Below are the three versions of the Big City Otto cover that I went through, along with the final art. I’m happy with where the cover ended up, and feel that it is a fairly good representation of what you will find between the covers.
|Here's the third go around. Again, Tara was encouraging (as editors have to be!) but said that she felt that the second attempt didn't really focus in very effectively on Otto and that she preferred my first take but with more city. I could see her point, and took another look at this to see how I could incorporate that. It occurred to me that if I flattened out the perspective a bit and went to solid black for the mid-ground, I could make the somewhat tricky transition from a three quarter bird's eye view in the foreground to looking up at the city skyline in the background. I also thought it would be fun to actually have Big Al emerging from the sewer hole to reinforce the "alligators in the sewers" theme that runs through the second half of the book. (You will notice that Big Al's cigar has disappeared in the second and third versions. Smoking on the cover, even by a bad guy who's height has clearly been compromised by this activity, was an absolute no-go.)|
|And here is the final go. Tara circulated the third pencil around Kids Can Press and it received enthusiastic approval, with the only concern being that too much of the title was obscured by Otto - an easy fix.|
I'm really happy with the retro feel of this, the contrast of the red type against the black background. Synchronicity even played a part as I had accidentally added a coarser dither to the colour in Photoshop, but realised that I liked the effect, which mimicked the coarser colour screens of earlier printing processes.

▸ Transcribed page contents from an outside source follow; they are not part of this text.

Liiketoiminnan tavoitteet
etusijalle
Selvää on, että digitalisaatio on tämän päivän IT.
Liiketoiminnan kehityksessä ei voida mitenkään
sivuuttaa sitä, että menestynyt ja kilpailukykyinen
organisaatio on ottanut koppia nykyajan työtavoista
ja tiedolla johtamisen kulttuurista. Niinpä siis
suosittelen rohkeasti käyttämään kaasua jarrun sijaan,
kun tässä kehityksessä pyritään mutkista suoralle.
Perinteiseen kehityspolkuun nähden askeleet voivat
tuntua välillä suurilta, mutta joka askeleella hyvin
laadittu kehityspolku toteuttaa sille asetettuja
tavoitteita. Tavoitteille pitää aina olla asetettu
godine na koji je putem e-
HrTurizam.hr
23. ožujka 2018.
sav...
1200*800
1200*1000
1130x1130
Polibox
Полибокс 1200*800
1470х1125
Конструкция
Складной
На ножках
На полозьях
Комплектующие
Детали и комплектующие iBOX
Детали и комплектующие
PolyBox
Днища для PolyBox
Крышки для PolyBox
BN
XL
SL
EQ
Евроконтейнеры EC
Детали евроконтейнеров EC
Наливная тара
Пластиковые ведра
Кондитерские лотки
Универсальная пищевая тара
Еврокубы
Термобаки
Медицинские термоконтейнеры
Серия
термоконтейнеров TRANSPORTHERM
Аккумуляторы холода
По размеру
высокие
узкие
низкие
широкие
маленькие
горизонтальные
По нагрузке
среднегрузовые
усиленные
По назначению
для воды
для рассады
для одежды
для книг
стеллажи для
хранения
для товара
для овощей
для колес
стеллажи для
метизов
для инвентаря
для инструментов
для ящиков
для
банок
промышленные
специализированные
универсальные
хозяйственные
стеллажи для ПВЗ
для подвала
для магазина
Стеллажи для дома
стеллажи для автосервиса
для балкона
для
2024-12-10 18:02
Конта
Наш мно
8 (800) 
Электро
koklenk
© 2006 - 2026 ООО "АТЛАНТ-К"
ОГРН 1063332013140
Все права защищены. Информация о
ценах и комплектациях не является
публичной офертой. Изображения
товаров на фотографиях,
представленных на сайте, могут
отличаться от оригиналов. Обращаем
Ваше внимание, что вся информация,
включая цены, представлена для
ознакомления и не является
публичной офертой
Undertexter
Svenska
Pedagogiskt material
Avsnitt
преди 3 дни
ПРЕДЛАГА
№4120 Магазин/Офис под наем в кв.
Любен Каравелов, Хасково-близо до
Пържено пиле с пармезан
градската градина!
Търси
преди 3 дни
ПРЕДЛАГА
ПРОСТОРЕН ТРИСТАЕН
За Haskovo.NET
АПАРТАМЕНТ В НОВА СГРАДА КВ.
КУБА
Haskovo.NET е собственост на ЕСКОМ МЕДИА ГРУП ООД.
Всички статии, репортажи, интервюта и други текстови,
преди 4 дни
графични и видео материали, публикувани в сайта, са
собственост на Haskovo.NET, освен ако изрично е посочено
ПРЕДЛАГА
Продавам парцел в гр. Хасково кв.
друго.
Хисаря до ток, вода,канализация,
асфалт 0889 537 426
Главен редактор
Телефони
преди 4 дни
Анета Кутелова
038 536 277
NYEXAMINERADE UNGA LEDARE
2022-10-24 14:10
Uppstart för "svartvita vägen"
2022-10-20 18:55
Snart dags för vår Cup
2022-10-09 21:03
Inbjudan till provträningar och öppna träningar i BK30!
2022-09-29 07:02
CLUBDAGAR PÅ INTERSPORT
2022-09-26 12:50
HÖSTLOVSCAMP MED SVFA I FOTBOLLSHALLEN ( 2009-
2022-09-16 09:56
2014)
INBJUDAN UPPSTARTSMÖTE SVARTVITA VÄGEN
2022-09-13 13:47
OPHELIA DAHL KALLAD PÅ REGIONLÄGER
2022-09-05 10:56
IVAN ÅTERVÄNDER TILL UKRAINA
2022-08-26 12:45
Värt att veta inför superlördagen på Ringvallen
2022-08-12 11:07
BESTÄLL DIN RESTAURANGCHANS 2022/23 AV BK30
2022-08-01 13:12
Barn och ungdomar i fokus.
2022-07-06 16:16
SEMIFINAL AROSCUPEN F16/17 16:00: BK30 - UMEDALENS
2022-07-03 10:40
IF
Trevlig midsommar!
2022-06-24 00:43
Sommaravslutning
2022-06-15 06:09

In the end I think the cover has accomplished exactly what a cover needs to do. It right away says "Big City" in both name and image, reflects one of the major dynamics of the story (the interaction between Otto and the Alligari Boys), and shows Otto as a bit at sea and innocent in a foreign environment. This was one of those covers that doesn't show an actual scene in the story, but captures its essence. And it was truly a collaborative work between my editor Tara and myself, who's sage comments helped lead me to exactly where I think this book cover should be.